_TASK DIRECTIONS_
Your reply should be a faithful copy of the records below, free of pictures.

EXERCISE DATA below:

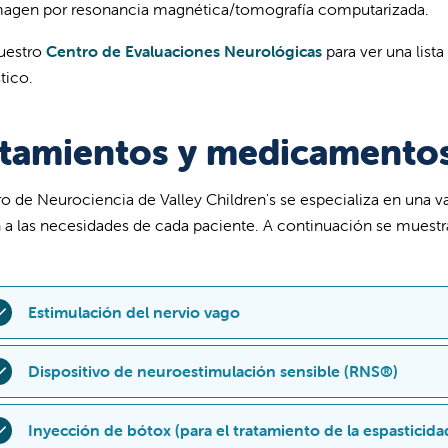
magen por resonancia magnética/tomografía computarizada.
nuestro
Centro de Evaluaciones Neurológicas
para ver una list
tico.
atamientos y medicamento
ro de Neurociencia de Valley Children's se especializa en una
 a las necesidades de cada paciente. A continuación se muestr
Estimulación del nervio vago
a estimulación del nervio vago es un tratamiento médico en el 
Dispositivo de neuroestimulación sensible (RNS®)
léctricos al nervio vago.
a neuroestimulación sensible (también conocida como "sistem
Inyección de bótox (para el tratamiento de la espasticida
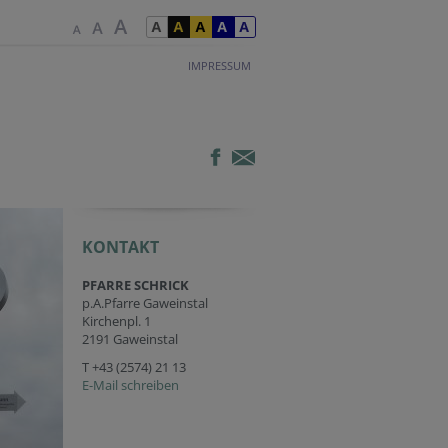
IMPRESSUM
KONTAKT
PFARRE SCHRICK
p.A.Pfarre Gaweinstal
Kirchenpl. 1
2191 Gaweinstal
T
+43 (2574) 21 13
E-Mail schreiben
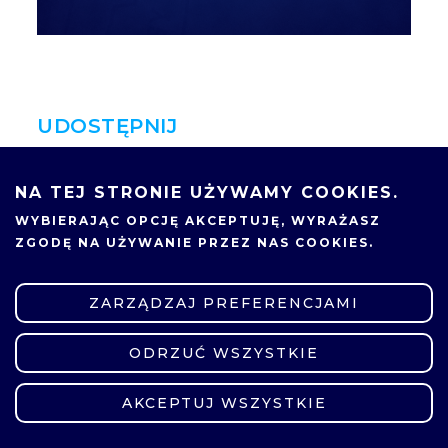
UDOSTĘPNIJ
NA TEJ STRONIE UŻYWAMY COOKIES.
WYBIERAJĄC OPCJĘ
AKCEPTUJĘ
, WYRAŻASZ
ZGODĘ NA UŻYWANIE PRZEZ NAS COOKIES.
ZARZĄDZAJ PREFERENCJAMI
ODRZUĆ WSZYSTKIE
ZMIEŃ USTAWIENIA
AKCEPTUJ WSZYSTKIE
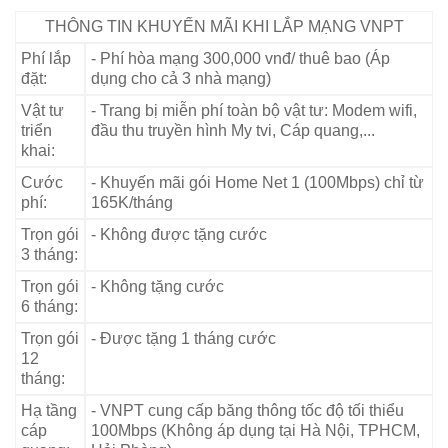
THÔNG TIN KHUYẾN MÃI KHI LẮP MẠNG VNPT
Phí lắp
- Phí hòa mạng 300,000 vnđ/ thuê bao (Áp
đặt:
dụng cho cả 3 nhà mạng)
Vật tư
- Trang bị miễn phí toàn bộ vật tư: Modem wifi,
triển
đầu thu truyền hình My tvi, Cáp quang,...
khai:
Cước
- Khuyến mãi gói Home Net 1 (100Mbps) chỉ từ
phí:
165K/tháng
Trọn gói
- Không được tặng cước
3 tháng:
Trọn gói
- Không tặng cước
6 tháng:
Trọn gói
- Được tặng 1 tháng cước
12
tháng:
Hạ tầng
- VNPT cung cấp băng thông tốc độ tối thiểu
cáp
100Mbps (Không áp dụng tại Hà Nội, TPHCM,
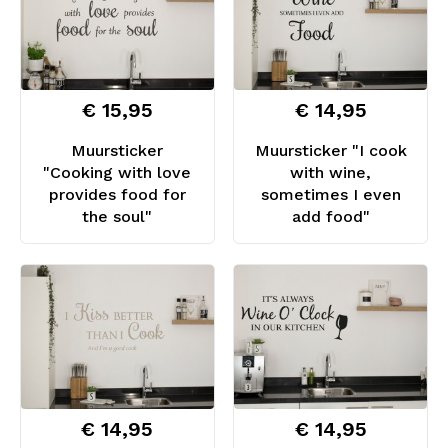
€ 15,95
€ 14,95
Muursticker
Muursticker "I cook
"Cooking with love
with wine,
provides food for
sometimes I even
the soul"
add food"
€ 14,95
€ 14,95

End of EXERCISE DATA.

_RESPONSE TO THE EXERCISE_
magen por resonancia magnética/tomografía computarizada.
nuestro
Centro de Evaluaciones Neurológicas
para ver una list
tico.
atamientos y medicamento
ro de Neurociencia de Valley Children's se especializa en una
 a las necesidades de cada paciente. A continuación se muestr
Estimulación del nervio vago
a estimulación del nervio vago es un tratamiento médico en el 
Dispositivo de neuroestimulación sensible (RNS®)
léctricos al nervio vago.
a neuroestimulación sensible (también conocida como "sistem
Inyección de bótox (para el tratamiento de la espasticida
IMPRESSUM
KONTAKT
PFARRE SCHRICK
p.A.Pfarre Gaweinstal
Kirchenpl. 1
2191 Gaweinstal
T
+43 (2574) 21 13
E-Mail schreiben
UDOSTĘPNIJ
NA TEJ STRONIE UŻYWAMY COOKIES.
WYBIERAJĄC OPCJĘ
AKCEPTUJĘ
, WYRAŻASZ
ZGODĘ NA UŻYWANIE PRZEZ NAS COOKIES.
ZARZĄDZAJ PREFERENCJAMI
ODRZUĆ WSZYSTKIE
ZMIEŃ USTAWIENIA
AKCEPTUJ WSZYSTKIE
THÔNG TIN KHUYẾN MÃI KHI LẮP MẠNG VNPT
Phí lắp
- Phí hòa mạng 300,000 vnđ/ thuê bao (Áp
đặt:
dụng cho cả 3 nhà mạng)
Vật tư
- Trang bị miễn phí toàn bộ vật tư: Modem wifi,
triển
đầu thu truyền hình My tvi, Cáp quang,...
khai:
Cước
- Khuyến mãi gói Home Net 1 (100Mbps) chỉ từ
phí:
165K/tháng
Trọn gói
- Không được tặng cước
3 tháng:
Trọn gói
- Không tặng cước
6 tháng:
Trọn gói
- Được tặng 1 tháng cước
12
tháng:
Hạ tầng
- VNPT cung cấp băng thông tốc độ tối thiểu
cáp
100Mbps (Không áp dụng tại Hà Nội, TPHCM,
€ 15,95
€ 14,95
Muursticker
Muursticker "I cook
"Cooking with love
with wine,
provides food for
sometimes I even
the soul"
add food"
€ 14,95
€ 14,95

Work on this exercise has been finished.